How to best support hormones—and overall health—as you age

So, what should you do with all of this information? While hormone levels naturally change over time, there are some steps you can take to lessen the impact.

1. Work with your doctor to find relief from troublesome symptoms

Learning to pay attention to your body early on to be able to notice any changes can be key to identifying issues before they get out of control. The effects of hormonal changes differ from person to person. For some, it may present as a minor concern, while for others it can be of such significance that it causes disruptions to daily living, says LaKeischa McMillan, M.D., a gynecologist and hormone specialist. Symptoms such as weight fluctuations, fatigue, persistent joint pain, low libido, heart rate fluctuations, changes in bowel movements and even depression are some that should be concerning enough for you to contact your medical provider.

2. Adopt a Mediterranean-style diet

With the natural increase in inflammation that happens as you age, it's beneficial—and delicious—to incorporate the principles of the Mediterranean diet. This way of eating has been praised for its ability to help protect your heart and brain as you age, decrease risk for diabetes, make losing weight and maintaining a healthy weight easier and much more.
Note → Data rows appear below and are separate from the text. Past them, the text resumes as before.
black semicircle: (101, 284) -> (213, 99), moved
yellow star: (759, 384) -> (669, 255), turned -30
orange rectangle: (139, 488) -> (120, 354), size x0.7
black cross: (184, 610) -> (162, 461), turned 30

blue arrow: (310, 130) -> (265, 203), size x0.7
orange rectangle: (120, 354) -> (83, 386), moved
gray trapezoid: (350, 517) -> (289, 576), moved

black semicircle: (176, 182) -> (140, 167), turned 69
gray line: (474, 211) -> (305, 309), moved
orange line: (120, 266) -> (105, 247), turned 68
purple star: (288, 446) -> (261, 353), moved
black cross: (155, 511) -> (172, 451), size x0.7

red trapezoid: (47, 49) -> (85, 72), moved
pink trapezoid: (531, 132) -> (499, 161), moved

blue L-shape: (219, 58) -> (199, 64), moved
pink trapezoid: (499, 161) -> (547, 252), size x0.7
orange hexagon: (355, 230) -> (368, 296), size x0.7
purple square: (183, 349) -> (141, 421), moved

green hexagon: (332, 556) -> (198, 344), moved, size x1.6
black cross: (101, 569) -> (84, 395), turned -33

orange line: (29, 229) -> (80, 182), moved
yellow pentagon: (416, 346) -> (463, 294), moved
And unlike most diets, it doesn't suggest excluding any one particular food or food group.

When people think of foods affecting their body, they tend to focus on what they need to stop eating as opposed to the things they're not eating enough. For example, carbohydrates are often frowned upon, especially as part of trendy weight-loss diets, but according to Azzaro, carbohydrates are "crucial for a healthy reproductive hormone response," in addition to just about every other bodily function. And your body needs cholesterol and fat to adequately produce hormones, so it's important to focus on incorporating healthy sources of fat in your diet as well.

And best of all, the Mediterranean diet is easy to follow, which helps cut down on life's stress.
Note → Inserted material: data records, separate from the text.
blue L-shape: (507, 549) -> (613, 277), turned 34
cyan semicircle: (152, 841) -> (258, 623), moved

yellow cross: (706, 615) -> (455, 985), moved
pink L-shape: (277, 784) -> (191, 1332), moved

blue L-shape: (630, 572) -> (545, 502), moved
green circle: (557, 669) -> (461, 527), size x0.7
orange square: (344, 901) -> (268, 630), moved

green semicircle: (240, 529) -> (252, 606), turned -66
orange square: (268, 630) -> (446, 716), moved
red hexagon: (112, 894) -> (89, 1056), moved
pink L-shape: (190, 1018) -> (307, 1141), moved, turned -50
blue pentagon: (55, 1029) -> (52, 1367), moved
3. Watch out for hormone-disrupting chemicals

The toxins you're exposed to in the environment also play a major role in hormone health. Azzaro notes that chemicals known as xenoestrogens can mimic or even change the actions of our hormones. As a protective measure, she recommends limiting exposure to hormone-disrupting chemicals, such as plastics made with BPA (bisphenol A) and phthalates, pesticides, as well as certain beauty and cleaning products that contain ingredients like triclosan.

4. Decrease stress

We all know how detrimental stress can be on our health. And because cortisol levels naturally increase as we age, we'll want to combat that stress through healthy diet and lifestyle habits, while also working to eliminate sources of stress from our lives where we can.
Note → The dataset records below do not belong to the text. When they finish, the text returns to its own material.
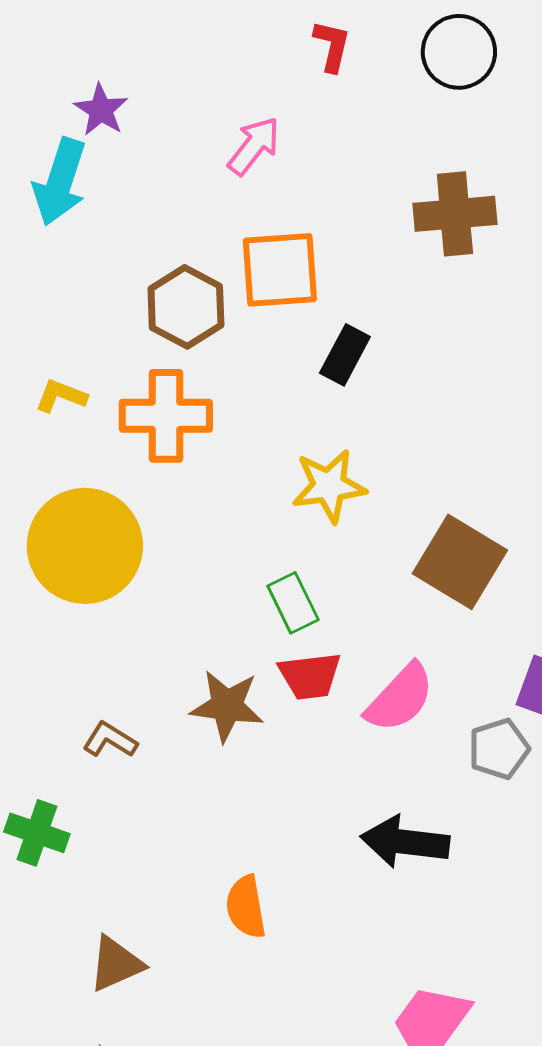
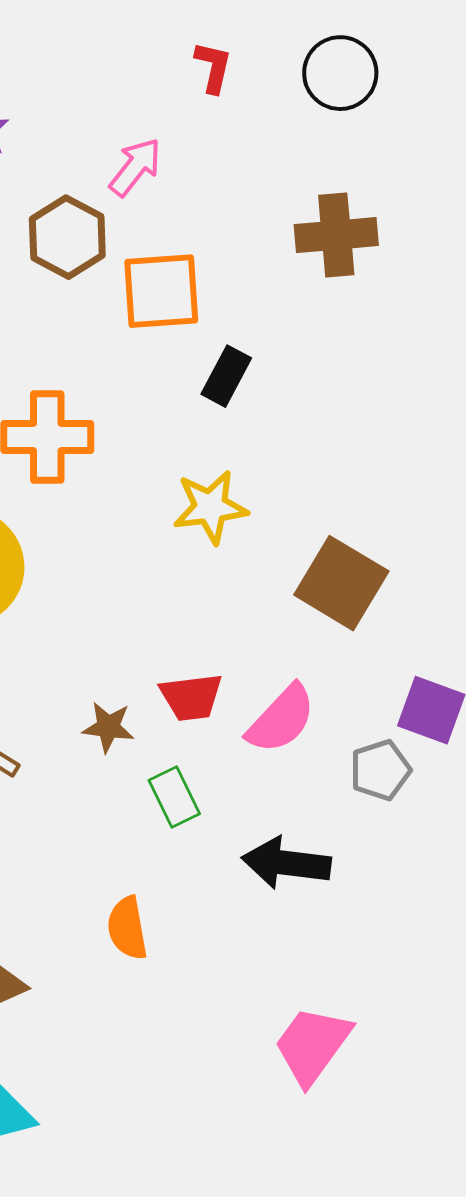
brown hexagon: (186, 307) -> (67, 237), moved
green rectangle: (293, 603) -> (174, 797), moved
brown star: (227, 706) -> (108, 727), size x0.7

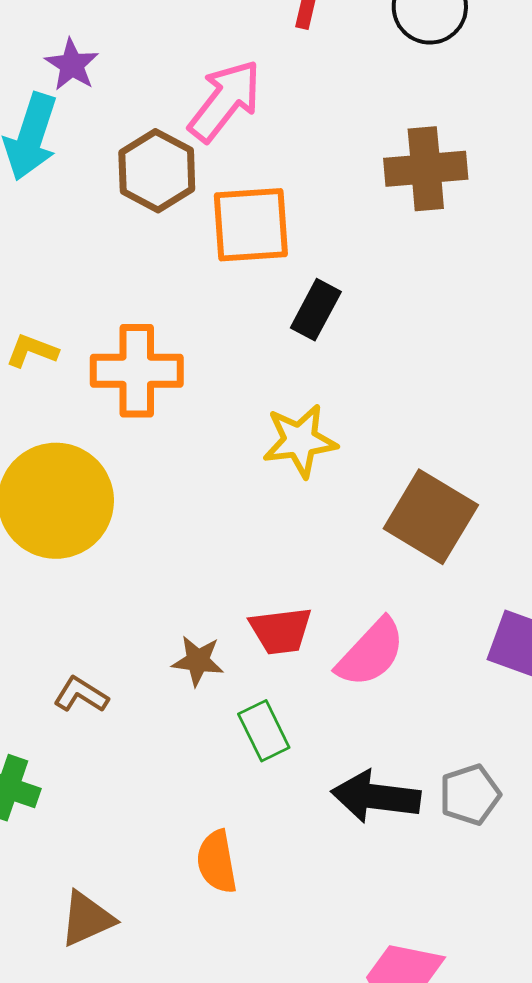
pink arrow: (135, 167) -> (225, 101), size x1.4
gray pentagon: (380, 770) -> (470, 795), moved

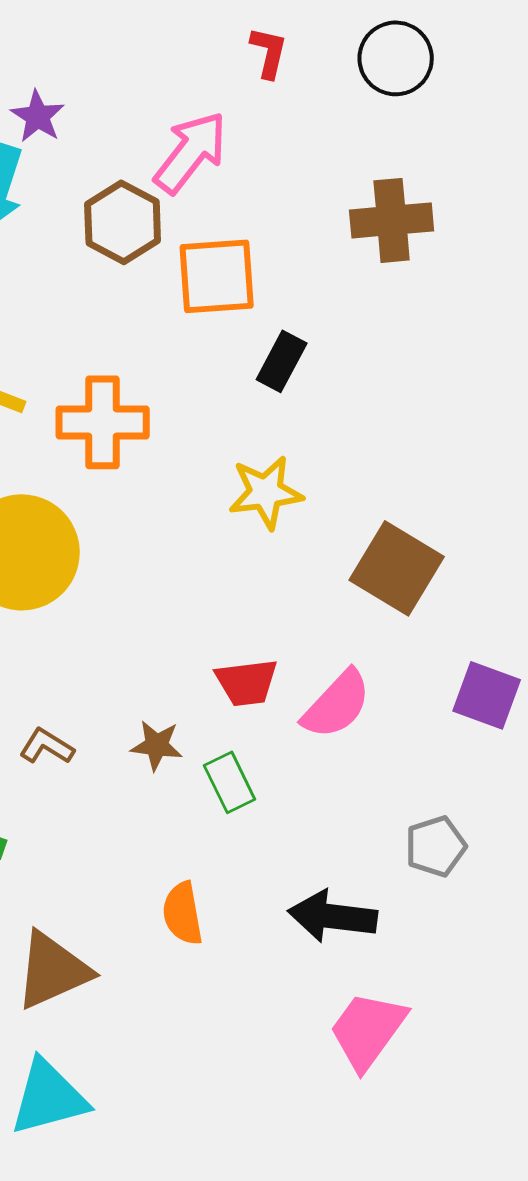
brown star: (198, 661) -> (157, 745), moved
black arrow: (376, 797) -> (333, 916), moved
brown triangle: (87, 919) -> (53, 970), size x1.4

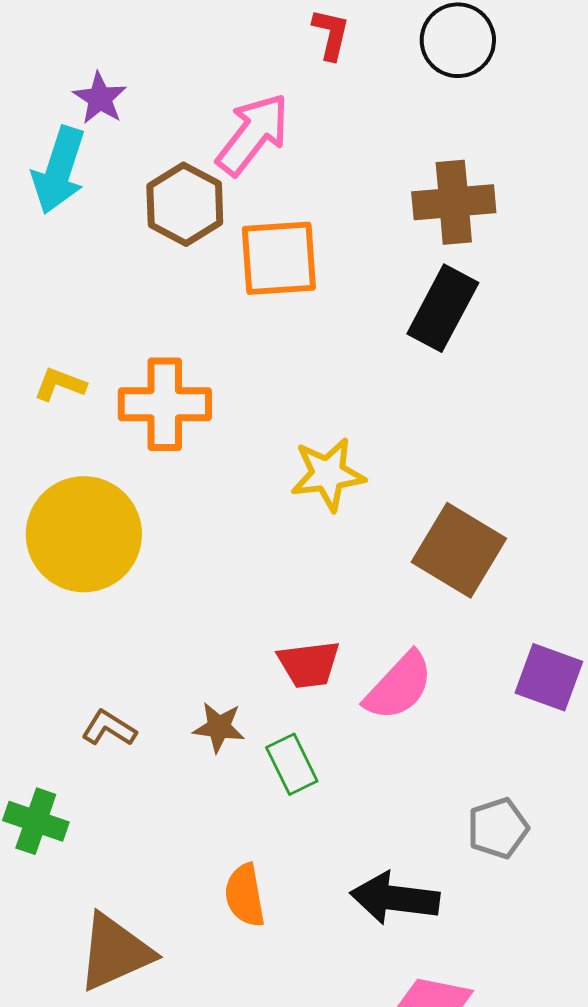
black rectangle: (282, 361) -> (443, 308), moved, size x1.4

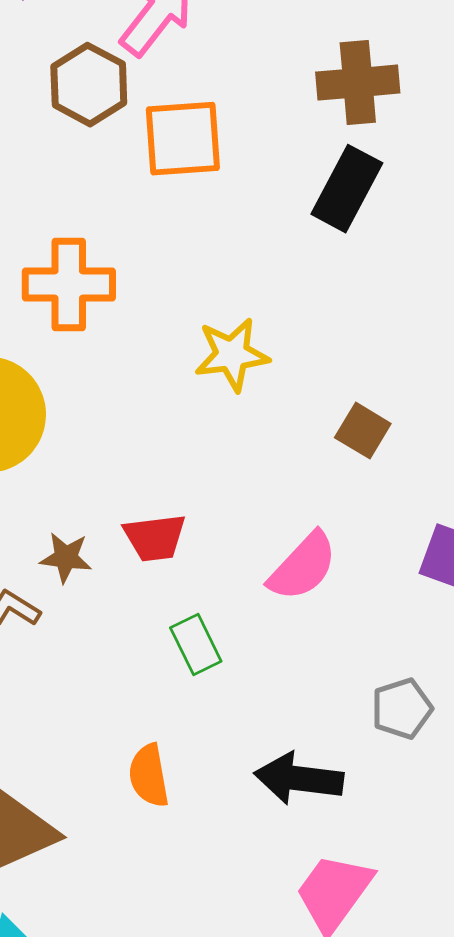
brown square: (459, 550) -> (363, 431), size x0.6
red trapezoid: (309, 664) -> (155, 538), moved
brown star: (219, 727) -> (66, 558), moved

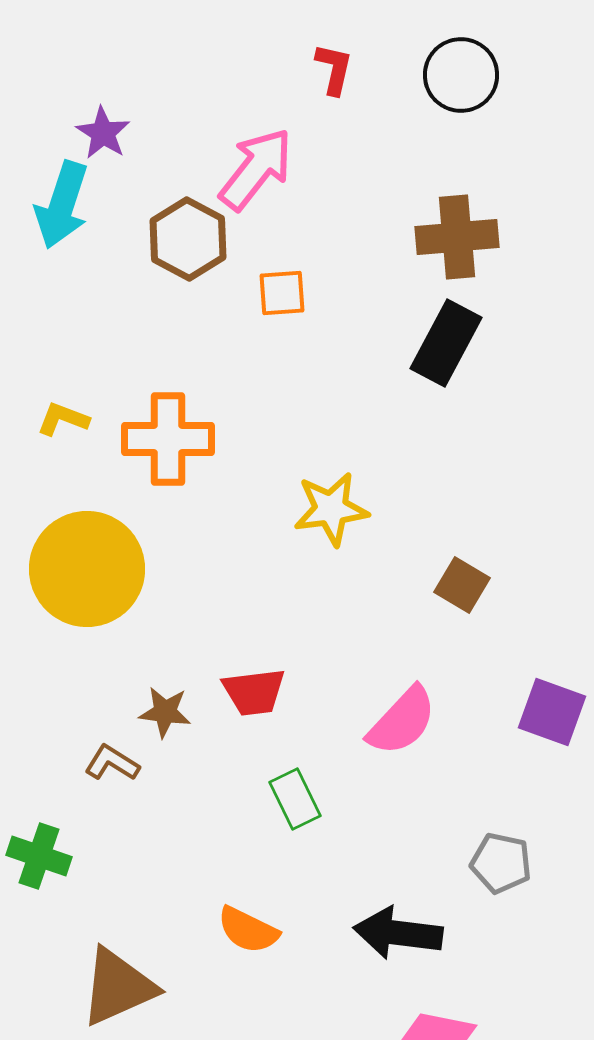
orange square: (183, 139) -> (282, 293), size x0.6
gray pentagon: (402, 709) -> (501, 863), turned 30
orange semicircle: (149, 776) -> (248, 930), turned -54

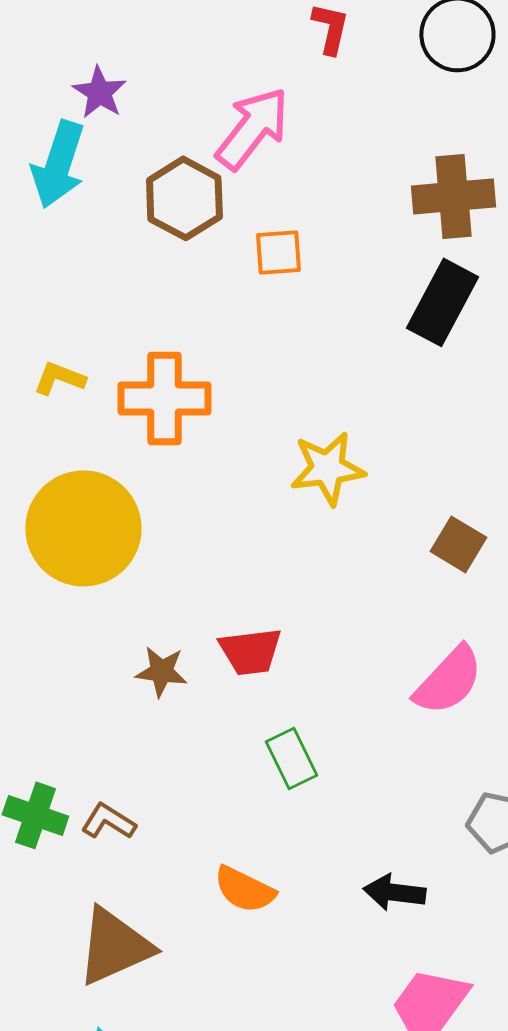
pink semicircle: (402, 721) -> (448, 680), moved
brown L-shape: (112, 763) -> (108, 821), moved
black arrow: (398, 933) -> (394, 892), size x0.7

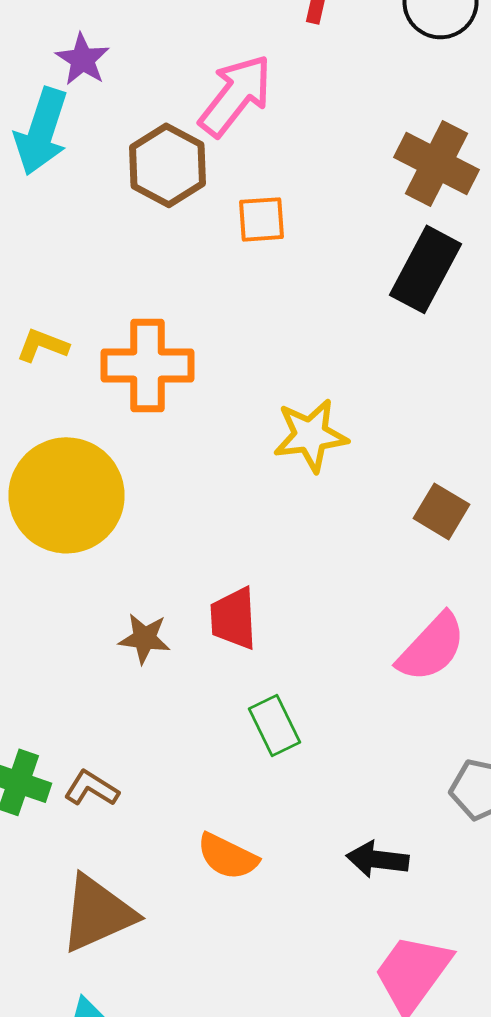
brown cross: (453, 196) -> (436, 163), turned 32
red trapezoid: (250, 651) -> (234, 618), turned 94

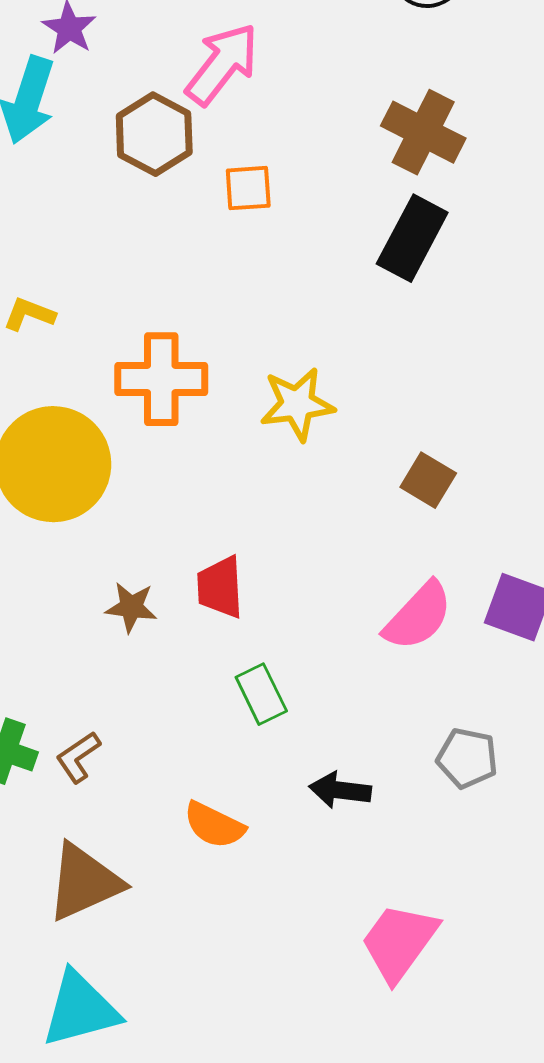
orange cross: (148, 365) -> (161, 379), moved
brown L-shape: (92, 788) -> (78, 757), turned -66
black arrow: (378, 859) -> (340, 790), moved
5. Incorporate strength training

Despite what you may think, cardio isn't everything. While it's important to get your heart pumping with comfortable-to-you cardio exercises, because muscle mass and bone density decrease as we age, incorporating strength training may be even more beneficial.

Bottom line

Some hormone changes are a natural part of aging, and while some symptoms can be uncomfortable to deal with, there are ways to help mitigate their impact. And remember, it's always a good idea to speak with your doctor about any concerning symptoms.

We at EatingWell understand that most studies, including the ones we reference in this article, are based on what happens to hormone levels in cisgender people whose gender aligns with the one assigned to them at birth. This is especially true when referring to sex hormones. We adjusted our language to be sure to include all identities but recognize that based on a person's use of gender-affirming puberty blockers or hormone therapy, some of this information may not apply to transgender and nonbinary individuals in the most comprehensive way it should. We also recognize that not all transgender and nonbinary people use hormones as part of their care.